SPACs ‘Not A Fit For Every Company’ Says DraftKings Chief

Fantasy gaming company DraftKings CEO Jason Robins thinks the special purpose acquisition company (SPAC) market might be getting a little too big and hopes it will “settle down,” he told CNBC.

His comments come as a deluge of SPAC investments from people like hedge fund manager Bill Ackerman, Oakland Athletics general manager Billy Beane and former Trump administration advisor Gary Cohn have backed SPACs, among other big names.

DraftKings itself decided to reverse-merge into an SPAC, which led to a windfall in valuation, from $3 billion in April to over $13 billion now.

But Robins said he doesn’t think the idea is for everyone.

“Hopefully the market settles down a little bit there,” he said on the CNBC program “A View from the Top.” “I think there are a lot of SPACs now. Some will do well and some won’t. For the right companies, SPACs are great vehicles, but it’s not a fit for everybody. It’s not a fit for every company.”

An SPAC is also known as a “blank check” acquisition fund, a development-stage shell company without development plans, intended to merge with a company that does have them. Private firms can use an SPAC to go public without filing with the U.S. Securities and Exchanges Commission (SEC). By staging an initial public offering (IPO), they can raise money to buy promising private companies.

The SPAC boom began earlier this year as DraftKings and Nikola saw surging valuations after going public through that method.
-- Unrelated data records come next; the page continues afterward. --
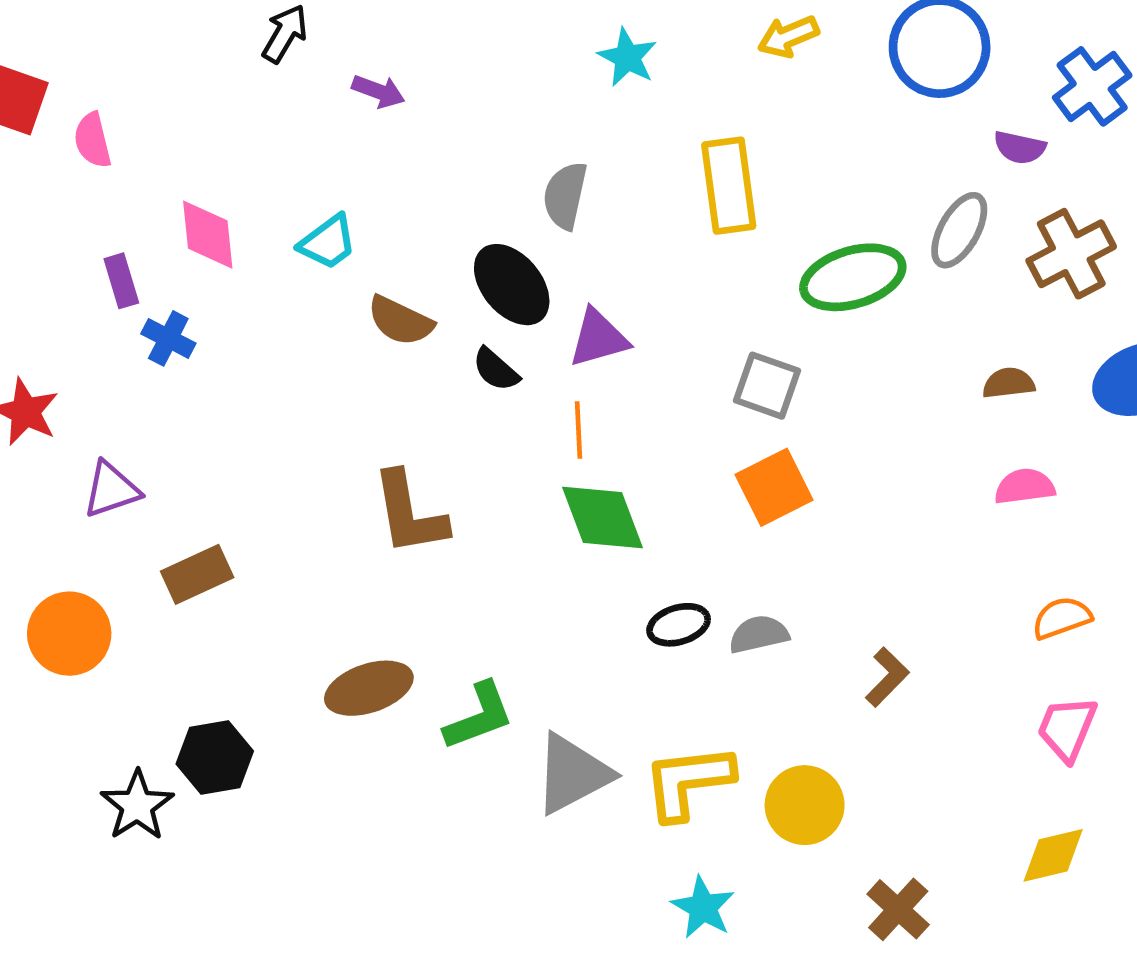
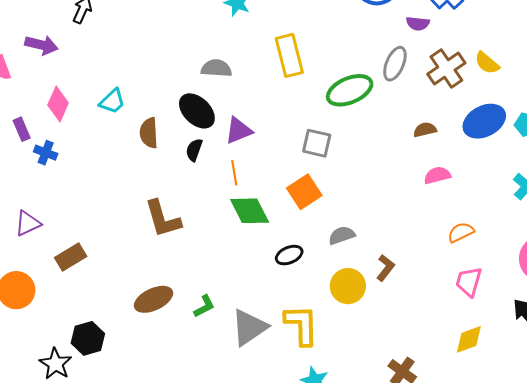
purple arrow: (378, 91) -> (41, 45), moved, size x1.4
gray semicircle: (565, 196) -> (216, 68), turned 88
pink diamond: (208, 235) -> (58, 104), turned 36
brown semicircle: (400, 321) -> (149, 133), turned 68
black semicircle: (496, 370) -> (194, 150), turned 75
orange square: (774, 487) -> (304, 192), moved
gray semicircle: (759, 634) -> (342, 235), moved
green L-shape: (479, 716) -> (204, 306), size x0.7
yellow L-shape: (688, 782) -> (302, 325), turned 102
yellow circle: (805, 805) -> (348, 286), moved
Investment professionals began to see it as a viable method for making money.

An SPAC usually targets and acquires a company in two years, skipping over the process of going through an IPO. There are a number of factors going into whether a company would use this as a method of going public, CNBC writes, the most important being finding a balance between the investor base that has funneled money into the company with the needs of the company itself.

But the increasing number of SPACs is leading to lower-quality shell companies without the same breadth of wisdom and knowledge about how to make money, said Bennett Schachter, Morgan Stanley’s global head of alternative capital solutions, as quoted by CNBC.

He said it was important “to leverage the skill set that the particular SPAC has” for it to do well.